Ramuz par René Auberjonois
« La seule vraie tristesse est dans l'absence de désir. »
Charles-Ferdinand Ramuz se rappelle parfois à notre souvenir comme lors de la soirée-rencontre à l'espace Guérin de Chamonix consacrée à son roman "Farinet ou la fausse monnaie" le 20 juillet 2023.
Charles-Ferdinand Ramuz, écrivain atypique. Un peu parce qu'il est suisse, né à Lausanne en 1878 et mort à Pully près de Lausanne en 1947 et qu'il utilisait parfois le patois local, le parler vaudois
dans ses romans, ce qui lui donne un style très personnel, un peu aussi
parce qu'il joue avec la ponctuation par exemple, comme si diront
certains il faisait "exprès de mal écrire".
C'est à Paris qu'il poursuivit ses études et qu'il découvrit la littérature en fréquentant le salon d'Édouard Rod et qu'il commence à publier son premier roman, "Aline", en 1905 chez Perrin. La première guerre mondiale le ramène en Suisse où il participe à la revue des "Cahiers vaudois" et y publie successivement "Adieu à beaucoup de personnages et autres morceaux", "Les Signes parmi nous" et "Histoire du Soldat."
Ramuz dans le Lavaux
Avant de repartir en Suisse en 1914, il publie successivement 4 autres romans édités durant cette période - Les Circonstances de la vie en 1907, sélectionné pour le prix Goncourt, Jean-Luc persécuté en 1909, Aimé Pache, peintre vaudois, prix Rambert, l'année suivante et Vie de Samuel Belet en 1913, histoire d'une errance semée d'amours avortés ou impossibles.
« Le
grand malheur, voyez-vous, pour un auteur, est qu’il soit un homme
public ; qu’il le devienne nécessairement, dès qu’il se mêle de
“publier”. Il a beau faire tout ce qu’il peut pour départager sa
personne en deux moitiés dont l’une est l’homme, qu’il se réserve,
l’autre l’auteur qu’il abandonne aux éléments et aux événements
conjugués ; la cloison qu’il voudrait étanche ne l’est guère. »

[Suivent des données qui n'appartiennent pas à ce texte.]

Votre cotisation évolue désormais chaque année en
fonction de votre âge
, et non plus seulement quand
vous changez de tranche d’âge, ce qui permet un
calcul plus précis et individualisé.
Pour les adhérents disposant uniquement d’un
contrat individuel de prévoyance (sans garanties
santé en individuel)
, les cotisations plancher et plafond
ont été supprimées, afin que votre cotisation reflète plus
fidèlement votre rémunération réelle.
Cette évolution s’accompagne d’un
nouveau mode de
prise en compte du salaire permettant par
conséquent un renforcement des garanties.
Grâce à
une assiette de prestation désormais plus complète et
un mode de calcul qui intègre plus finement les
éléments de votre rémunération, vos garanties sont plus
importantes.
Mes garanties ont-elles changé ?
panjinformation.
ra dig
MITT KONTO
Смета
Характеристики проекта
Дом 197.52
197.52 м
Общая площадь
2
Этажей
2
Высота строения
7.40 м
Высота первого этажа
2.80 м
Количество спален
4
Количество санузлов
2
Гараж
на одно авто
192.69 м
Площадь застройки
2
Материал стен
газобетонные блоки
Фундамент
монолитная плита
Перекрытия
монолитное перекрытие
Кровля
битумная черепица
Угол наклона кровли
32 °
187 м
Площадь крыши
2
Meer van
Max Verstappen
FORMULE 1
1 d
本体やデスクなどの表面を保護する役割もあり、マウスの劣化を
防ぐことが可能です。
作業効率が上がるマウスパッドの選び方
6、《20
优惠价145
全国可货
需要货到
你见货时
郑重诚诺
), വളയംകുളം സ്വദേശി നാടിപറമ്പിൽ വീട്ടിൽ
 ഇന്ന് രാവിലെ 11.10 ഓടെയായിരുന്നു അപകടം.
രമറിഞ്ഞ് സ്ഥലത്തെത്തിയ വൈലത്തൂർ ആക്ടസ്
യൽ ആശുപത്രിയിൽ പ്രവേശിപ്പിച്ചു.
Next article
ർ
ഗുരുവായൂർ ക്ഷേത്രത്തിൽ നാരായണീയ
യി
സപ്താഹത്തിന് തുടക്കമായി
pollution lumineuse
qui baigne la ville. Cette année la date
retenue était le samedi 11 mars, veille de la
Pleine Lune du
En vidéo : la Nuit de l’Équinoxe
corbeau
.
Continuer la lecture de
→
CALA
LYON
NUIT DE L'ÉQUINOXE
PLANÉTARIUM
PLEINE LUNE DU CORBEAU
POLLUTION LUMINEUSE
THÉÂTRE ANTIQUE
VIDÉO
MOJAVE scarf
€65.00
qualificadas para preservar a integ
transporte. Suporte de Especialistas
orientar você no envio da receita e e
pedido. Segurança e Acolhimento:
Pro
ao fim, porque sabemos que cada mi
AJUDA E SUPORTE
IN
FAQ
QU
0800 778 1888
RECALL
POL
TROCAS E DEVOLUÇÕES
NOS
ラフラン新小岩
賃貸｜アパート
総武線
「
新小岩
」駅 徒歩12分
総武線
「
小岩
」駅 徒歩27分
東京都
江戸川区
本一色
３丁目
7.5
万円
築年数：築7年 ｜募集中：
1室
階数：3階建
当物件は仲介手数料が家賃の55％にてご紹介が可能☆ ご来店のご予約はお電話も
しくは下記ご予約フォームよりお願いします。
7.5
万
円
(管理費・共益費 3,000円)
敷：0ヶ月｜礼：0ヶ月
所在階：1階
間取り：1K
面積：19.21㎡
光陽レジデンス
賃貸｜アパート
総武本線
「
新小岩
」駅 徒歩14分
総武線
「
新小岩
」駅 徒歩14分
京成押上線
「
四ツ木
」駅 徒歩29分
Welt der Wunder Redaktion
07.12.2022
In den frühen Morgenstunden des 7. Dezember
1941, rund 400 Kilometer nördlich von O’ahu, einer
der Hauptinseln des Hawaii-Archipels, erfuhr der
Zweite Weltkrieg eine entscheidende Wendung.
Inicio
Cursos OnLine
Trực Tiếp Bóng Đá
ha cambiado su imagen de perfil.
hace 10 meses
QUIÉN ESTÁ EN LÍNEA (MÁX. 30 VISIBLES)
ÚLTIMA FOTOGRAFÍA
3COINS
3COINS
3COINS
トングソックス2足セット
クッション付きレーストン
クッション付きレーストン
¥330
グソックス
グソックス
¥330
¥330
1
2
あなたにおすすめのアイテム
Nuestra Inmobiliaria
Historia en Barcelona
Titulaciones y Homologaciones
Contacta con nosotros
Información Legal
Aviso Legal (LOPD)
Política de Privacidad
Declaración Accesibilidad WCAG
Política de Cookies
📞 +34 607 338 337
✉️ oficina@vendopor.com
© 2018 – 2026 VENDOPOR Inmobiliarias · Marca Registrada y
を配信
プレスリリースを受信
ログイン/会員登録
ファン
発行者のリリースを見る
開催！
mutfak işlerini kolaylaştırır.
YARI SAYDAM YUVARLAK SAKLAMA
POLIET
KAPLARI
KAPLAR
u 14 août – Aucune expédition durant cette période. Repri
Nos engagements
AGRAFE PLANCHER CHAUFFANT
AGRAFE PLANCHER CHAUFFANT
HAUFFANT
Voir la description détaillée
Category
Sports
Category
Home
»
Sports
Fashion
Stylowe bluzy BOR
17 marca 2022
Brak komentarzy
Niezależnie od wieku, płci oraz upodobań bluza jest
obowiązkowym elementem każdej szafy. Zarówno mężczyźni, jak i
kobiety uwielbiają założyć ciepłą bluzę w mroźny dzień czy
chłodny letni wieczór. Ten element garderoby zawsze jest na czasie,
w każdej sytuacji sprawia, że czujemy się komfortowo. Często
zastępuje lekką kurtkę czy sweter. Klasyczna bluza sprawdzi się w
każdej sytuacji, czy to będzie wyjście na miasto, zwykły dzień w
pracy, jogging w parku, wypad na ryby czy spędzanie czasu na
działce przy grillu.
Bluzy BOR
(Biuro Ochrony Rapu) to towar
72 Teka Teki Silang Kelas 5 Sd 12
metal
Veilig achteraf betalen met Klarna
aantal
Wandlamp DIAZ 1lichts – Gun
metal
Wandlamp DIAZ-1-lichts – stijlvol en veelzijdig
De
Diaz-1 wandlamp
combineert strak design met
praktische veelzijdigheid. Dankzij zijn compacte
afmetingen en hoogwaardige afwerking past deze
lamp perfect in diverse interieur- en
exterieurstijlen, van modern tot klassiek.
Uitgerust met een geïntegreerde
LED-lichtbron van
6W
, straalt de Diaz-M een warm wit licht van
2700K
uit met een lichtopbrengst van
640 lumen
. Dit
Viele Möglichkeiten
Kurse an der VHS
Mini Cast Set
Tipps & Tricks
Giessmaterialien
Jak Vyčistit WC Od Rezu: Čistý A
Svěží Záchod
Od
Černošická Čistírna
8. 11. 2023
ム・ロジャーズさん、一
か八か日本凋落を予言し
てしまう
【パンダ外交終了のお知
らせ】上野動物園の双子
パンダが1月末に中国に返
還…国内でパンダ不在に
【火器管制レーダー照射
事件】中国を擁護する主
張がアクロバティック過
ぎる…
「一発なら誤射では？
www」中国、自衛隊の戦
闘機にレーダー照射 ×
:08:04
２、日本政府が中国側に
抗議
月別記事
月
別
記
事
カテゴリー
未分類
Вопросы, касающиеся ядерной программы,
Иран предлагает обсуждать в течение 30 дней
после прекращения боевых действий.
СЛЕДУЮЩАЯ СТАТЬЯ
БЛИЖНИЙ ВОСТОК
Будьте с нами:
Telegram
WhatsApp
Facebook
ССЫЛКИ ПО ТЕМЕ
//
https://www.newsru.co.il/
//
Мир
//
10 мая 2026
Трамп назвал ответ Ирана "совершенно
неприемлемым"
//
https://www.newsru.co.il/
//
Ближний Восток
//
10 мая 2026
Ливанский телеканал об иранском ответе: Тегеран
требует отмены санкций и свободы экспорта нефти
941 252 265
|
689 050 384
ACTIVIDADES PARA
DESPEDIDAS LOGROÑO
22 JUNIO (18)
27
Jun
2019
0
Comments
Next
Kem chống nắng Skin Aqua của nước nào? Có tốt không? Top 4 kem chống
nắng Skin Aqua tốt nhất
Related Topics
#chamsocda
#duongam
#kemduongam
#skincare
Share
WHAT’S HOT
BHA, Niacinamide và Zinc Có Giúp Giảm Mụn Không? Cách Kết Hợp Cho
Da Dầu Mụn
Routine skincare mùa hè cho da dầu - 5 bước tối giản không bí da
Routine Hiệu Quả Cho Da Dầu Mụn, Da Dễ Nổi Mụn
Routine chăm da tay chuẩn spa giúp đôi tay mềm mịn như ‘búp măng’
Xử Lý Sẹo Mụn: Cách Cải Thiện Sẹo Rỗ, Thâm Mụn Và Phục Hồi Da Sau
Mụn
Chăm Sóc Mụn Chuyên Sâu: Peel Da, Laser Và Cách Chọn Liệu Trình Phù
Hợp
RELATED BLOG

Seconde lettre – Lettre à Henry-Louis Mermod, 1929
Prémonition : Il va s'inspirer de la canicule de l'été 1921 pour écrire un roman "Présence de la mort", imaginant une fin du monde caniculaire. Côté édition, c'est grâce à l'écrivain Henri Poulaille -lui aussi écrivain "de terroir", qu'il publiera chez Grasset à Paris tout en continuant à publier à Lausanne chez Mermod.
De retour en Suisse, il participe à la publication littéraire des Cahiers vaudois, en signe le manifeste à travers un essai intitulé Raison d'être. inspiré par la peinture et la musique, il publie L'exemple de Cézanne et entame une collaboration avec le compositeur Igor Stravinsky alors réfugié en Suisse. (voir ci-dessous "Histoire d'un soldat")
Il atteindra alors son acmé avec des romans comme La grande peur dans la montagne, Farinet ou la fausse monnaie (voir ci-dessous) et Derborence en 1934 (voir ci-dessous).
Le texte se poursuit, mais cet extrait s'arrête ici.